With a record 12.9 million of us being in a relationship in the UK, there’s going to be a lot of love in the air this Valentine’s Day! And even if you’re not, you can follow the healthy tips, too, and love yourself a whole lot more.
Many of us are good at showing our love in the form of gifts and romantic gestures, but how many of us really know about each other’s hearts?
The statistics would suggest not a great deal. Coronary heart disease remains the number one killer in the UK, with 73,000 dying prematurely each year because of heart issues. Every seven minutes, one of us will have a heart attack. It’s a fact!
We can gift all the chocolates, wine and calorific meals that we want, but ideally we need to understand what it means to maintain a healthy heart. Keeping this precious organ in good shape doesn’t have to be complicated. Heart disease can be avoided by sticking to a simple healthy lifestyle:
Stick to moderate drinking only
The positive news is that moderate consumption of alcohol can help to increase your HDL (good cholesterol) levels, while also preventing blood clots. Red wine is especially useful in this regard.

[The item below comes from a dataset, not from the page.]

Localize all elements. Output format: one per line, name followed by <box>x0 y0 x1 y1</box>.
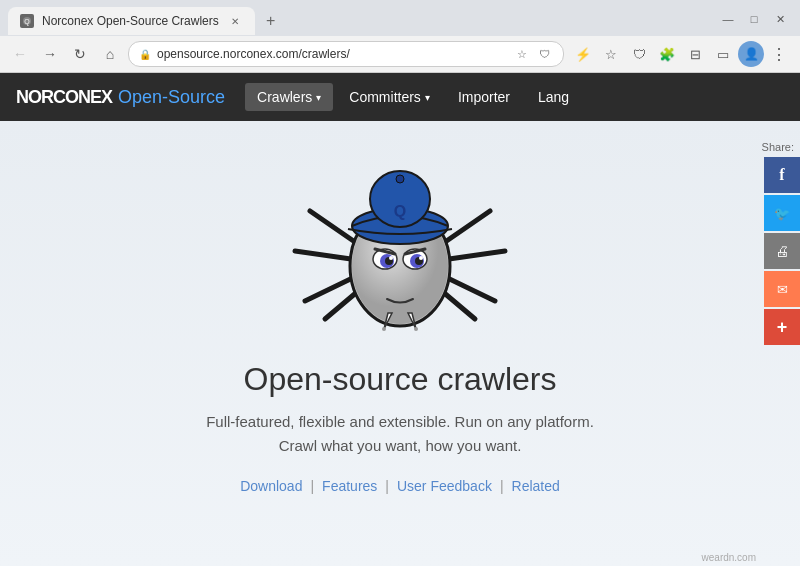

But as a nutritionist I am not suggesting it’s good to drink and want to emphasise how important it is not to over consume! The NHS suggests drinking less than the 14 units per week. Swap the Valentine’s Day bottle of champagne for a small glass of red as lowering the amount you drink will not only lower your calorie intake but helps to keep the midriff weight off, too, which will in turn help protect your heart!
Go for a romantic walk
Undertaking regular physical activity is one of the most effective ways to avoid heart disease. You don’t need to spend two hours in the gym every day. A brisk 30-minute walk or cycle can help to maintain a healthy heart and can be achieved as easily as walking or cycling to work. Small daily changes can make so much difference! Enjoy each other’s company out in the open, stretch your legs, and spend some quality time keeping both your hearts healthy.
Leave the chocolate in the shop!
Eating your own body weight in chocolate might seem tempting on Valentine’s Day, especially when so many of us will receive gifts of chocolate from our loved ones.
The British Heart Foundation recommends cutting down on foods like milk chocolate that are high in saturated fat — one of the biggest causes of high cholesterol. With as many as 7 million people living with undiagnosed high blood pressure in the UK, for this Valentine’s Day, don’t gift your partner high cholesterol — leave the chocolate on the shelves. Showing your love by making a healthy meal with heart-enhancing foods such as avocado, figs, nuts, beetroot and pumpkin seeds, will be a sure way to boost libido and help the heart!
Take care of your stress levels
Valentine’s Day is a day of celebration, but it can sometimes be stressful and finding that perfect gift is not always easy. But what better excuse to spend it treating you and your partner to some much-needed TLC?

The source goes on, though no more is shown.